In the hands of Queens native Rob Swift, the master turntablist who has collaborated with everyone from Blue Man Group to Mike Patton, hip-hop is a pliable tool, a genre to be warped and moulded and parlayed into a musical force shorn of recognisable boundaries. He first tumbled into Patton’s orbit as a member of the X- Ecutioners, who went into battle with the singer on General Patton vs. The X-Ecutioners in 2005, and has since toured with Peeping Tom. The Architect firms up that relationship by becoming Swift’s first solo release on Patton’s Ipecac label, which gives him a chance to pull deep from his bottomless pit of beats and move away from his jazz-y roots, instead forcing a symbiotic relationship between the worlds of hip-hop and classical music.
This being a Swift project, it’s hard to identify exactly where those confines begin and end. He’s a master at finding the sweet spot where genres cross-pollinate and blur seamlessly into one another, and he makes it sound effortless, as if Brahms and the Bomb Squad were always destined to jam together. In short, he’s a DJ who can expertly take a square peg and make it fit seamlessly into a round hole, forging harmonious relationships in the most unlikely places. Swift isn’t the first hip-hop DJ to assimilate elements of classical music into his sound, but rarely has anyone attempted a project this grandiose. He may shy away from the term ‘concept album’, but that’s exactly what The Architect is, with MC Breez Evahflowin occasionally cropping up to remind us of the record’s central theme, and several tracks splintering into lofty three-part movements.
The album begins with a couple of introductory tracks that mash up elements of digital noise and ascending string samples, which get cut off just as they hit a fluid groove. This is a recurring theme on The Architect, as Swift rarely lets any of his songs settle into a recognisable shape or pattern, instead pulling them up sharp after just one or two minutes and moving on to the next track.

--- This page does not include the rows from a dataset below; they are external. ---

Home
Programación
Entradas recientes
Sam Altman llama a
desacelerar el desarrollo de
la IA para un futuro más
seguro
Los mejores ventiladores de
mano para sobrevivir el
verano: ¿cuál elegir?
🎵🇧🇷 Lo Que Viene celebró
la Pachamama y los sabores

Evahflowin helps form order from the chaos by surfacing on ‘Principo’, where his laidback rap lays down some ground rules (“don’t shuffle this LP”) and demonstrates the scope of Swift’s ambition (“the art form elevated to the next level of turntablism”).

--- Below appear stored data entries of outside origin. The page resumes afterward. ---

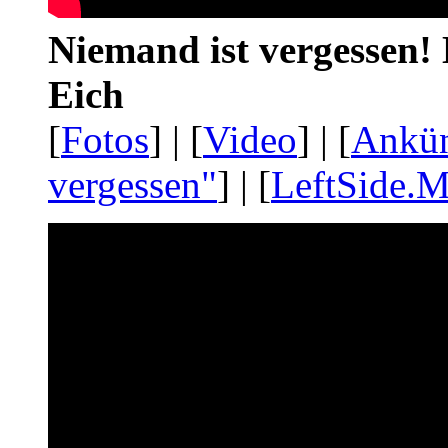
Niemand ist vergessen! 
Eich
[
Fotos
] | [
Video
] | [
Ankü
vergessen"
] | [
LeftSide.M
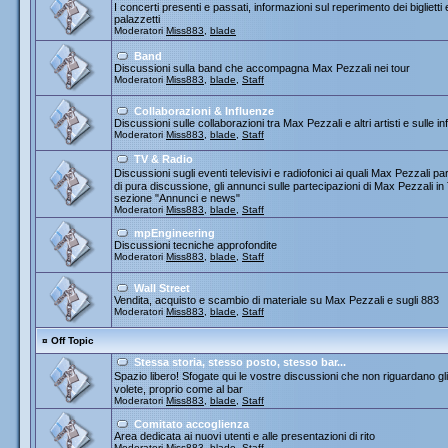
I concerti presenti e passati, informazioni sul reperimento dei biglietti
palazzetti
Moderatori
Miss883
,
blade
Band
Discussioni sulla band che accompagna Max Pezzali nei tour
Moderatori
Miss883
,
blade
,
Staff
Collaborazioni & Influenze
Discussioni sulle collaborazioni tra Max Pezzali e altri artisti e sulle
Moderatori
Miss883
,
blade
,
Staff
TV & Radio
Discussioni sugli eventi televisivi e radiofonici ai quali Max Pezza
di pura discussione, gli annunci sulle partecipazioni di Max Pezzali 
sezione "Annunci e news"
Moderatori
Miss883
,
blade
,
Staff
mpEngineering
Discussioni tecniche approfondite
Moderatori
Miss883
,
blade
,
Staff
Wall Street
Vendita, acquisto e scambio di materiale su Max Pezzali e sugli 883
Moderatori
Miss883
,
blade
,
Staff
¤
Off Topic
Stessa storia, stesso posto, stesso bar...
Spazio libero! Sfogate qui le vostre discussioni che non riguardano gli 
volete, proprio come al bar
Moderatori
Miss883
,
blade
,
Staff
Comitato accoglienza
Area dedicata ai nuovi utenti e alle presentazioni di rito
Moderatori
Miss883
,
blade
,
Staff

The two three-part movements around which the album revolves, ‘Rabia’ and ‘Lower Level’, are where Swift really settles into his style. There’s a dramatic, horn-infused prelude to ‘Rabia’ that sets an ominous tone, but quickly changes with the dense Farfisa-like organ sounds and agitated scratching, which are coupled with bouncy string samples and chopped-up beats. Swift often keeps isolated string or brass patterns low in the mix, allowing them to be smothered by dense church organ noise, making it sound like there’s a phantom orchestra wriggling to get out of his turntables. It’s certainly very cinematic —the incidental music that brings ‘Rabia’ to a close could easily have been lifted straight from one of Bernard Herrmann’s Hitchcock scores.

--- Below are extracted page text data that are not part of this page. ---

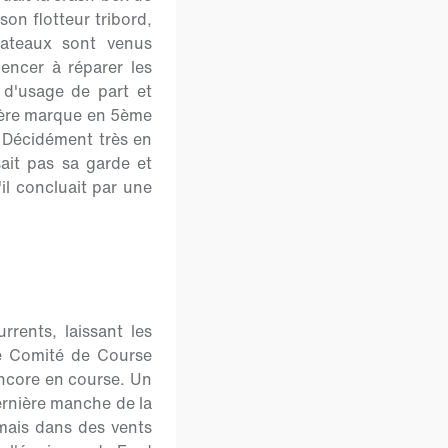
son flotteur tribord,
ateaux sont venus
ncer à réparer les
 d'usage de part et
mière marque en 5ème
. Décidément très en
ait pas sa garde et
'il concluait par une
rents, laissant les
le Comité de Course
 encore en course. Un
dernière manche de la
 mais dans des vents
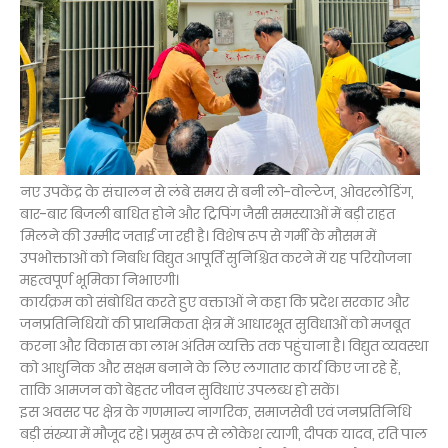
नए उपकेंद्र के संचालन से लंबे समय से बनी लो-वोल्टेज, ओवरलोडिंग,
बार-बार बिजली बाधित होने और ट्रिपिंग जैसी समस्याओं में बड़ी राहत
मिलने की उम्मीद जताई जा रही है। विशेष रूप से गर्मी के मौसम में
उपभोक्ताओं को निर्बाध विद्युत आपूर्ति सुनिश्चित करने में यह परियोजना
महत्वपूर्ण भूमिका निभाएगी।
कार्यक्रम को संबोधित करते हुए वक्ताओं ने कहा कि प्रदेश सरकार और
जनप्रतिनिधियों की प्राथमिकता क्षेत्र में आधारभूत सुविधाओं को मजबूत
करना और विकास का लाभ अंतिम व्यक्ति तक पहुंचाना है। विद्युत व्यवस्था
को आधुनिक और सक्षम बनाने के लिए लगातार कार्य किए जा रहे हैं,
ताकि आमजन को बेहतर जीवन सुविधाएं उपलब्ध हो सकें।
इस अवसर पर क्षेत्र के गणमान्य नागरिक, समाजसेवी एवं जनप्रतिनिधि
बड़ी संख्या में मौजूद रहे। प्रमुख रूप से लोकेश त्यागी, दीपक यादव, रति पाल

‘Lower Level’ draws closer to the world of hip-hop via Kool Keith and Chuck D samples, but it’s quite brilliantly immersed in the classical world once more with some neatly worked agitated strings in the first third of the first movement, which become twisted and phased into oblivion before a stately blast of trumpet takes Swift’s listeners around the next beguiling bend in the road. The second part of ‘Lower Level’ is the pinnacle of the record, with Swift pulling on a time honoured genre signifier by working in the staple drum break from Led Zeppelin’s ‘When the Levee Breaks’ and tying it to a mesh of string samples that scream tortuously across the groove of the song, positioning the track at an intriguing crossroads between hip-hop’s past and possible future.
Swift keeps the genealogical plundering ticking toward the close of The Architect by turning to the timeworn ‘Rocket in the Pocket’ break to provide a solid foundation to ‘Sound the Horn’, which is otherwise constructed from a peculiar mixture of strings that simultaneously sound like they’ve been lifted from a gruesome horror feature and a Douglas Sirk melodrama. At the close of The Architect, just 35-minutes after it began, it’s initially difficult to process all the turns taken, all the styles covered, all the craft that Swift has poured into this record. Its brevity is its only flaw—it feels like the album is only just getting started when it ends, offering us an inkling of a skilled practitioner who has captured his art at a transformative moment, only to leave us craving so much more at the end.